DATA FOR REVIEW —
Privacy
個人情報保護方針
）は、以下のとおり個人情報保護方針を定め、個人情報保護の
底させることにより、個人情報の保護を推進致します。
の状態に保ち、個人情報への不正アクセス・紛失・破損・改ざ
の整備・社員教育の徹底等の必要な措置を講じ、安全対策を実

WORK TO BE COMPLETED — The material above should be returned exactly, in full.

SOLUTION TO THIS EXERCISE —
Privacy
個人情報保護方針
）は、以下のとおり個人情報保護方針を定め、個人情報保護の
底させることにより、個人情報の保護を推進致します。
の状態に保ち、個人情報への不正アクセス・紛失・破損・改ざ
の整備・社員教育の徹底等の必要な措置を講じ、安全対策を実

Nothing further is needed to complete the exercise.